◆ **TASK TO CARRY OUT**
Show all lines from the records below in which the string "Sportu" is present.
Top of INFORMATION PROVIDED
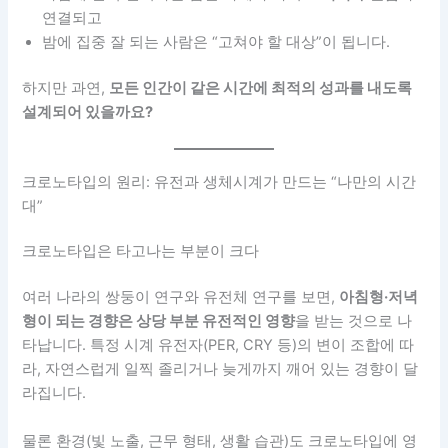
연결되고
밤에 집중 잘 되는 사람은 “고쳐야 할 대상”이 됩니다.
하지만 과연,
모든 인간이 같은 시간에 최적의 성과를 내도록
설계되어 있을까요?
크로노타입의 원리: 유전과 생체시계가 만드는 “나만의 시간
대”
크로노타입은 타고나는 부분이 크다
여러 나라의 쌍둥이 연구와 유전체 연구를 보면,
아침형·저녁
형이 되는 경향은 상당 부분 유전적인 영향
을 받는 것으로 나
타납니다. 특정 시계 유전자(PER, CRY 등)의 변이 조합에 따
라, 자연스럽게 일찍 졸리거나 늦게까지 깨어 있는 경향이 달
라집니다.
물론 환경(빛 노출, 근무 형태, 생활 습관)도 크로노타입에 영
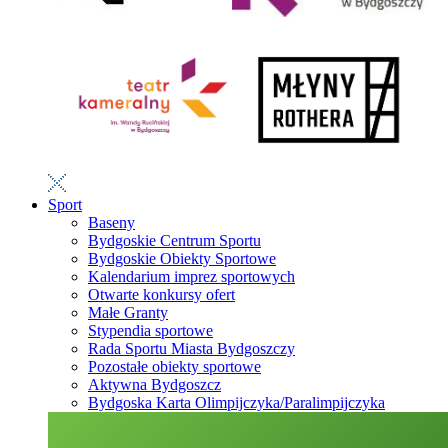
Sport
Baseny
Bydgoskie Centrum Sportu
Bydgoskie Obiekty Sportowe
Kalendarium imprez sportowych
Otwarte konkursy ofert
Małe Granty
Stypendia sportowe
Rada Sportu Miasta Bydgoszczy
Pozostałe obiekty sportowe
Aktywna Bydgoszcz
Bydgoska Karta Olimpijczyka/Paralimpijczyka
Bottom of INFORMATION PROVIDED
◆ **PROBLEM SOLUTION**
Bydgoskie Centrum Sportu
Rada Sportu Miasta Bydgoszczy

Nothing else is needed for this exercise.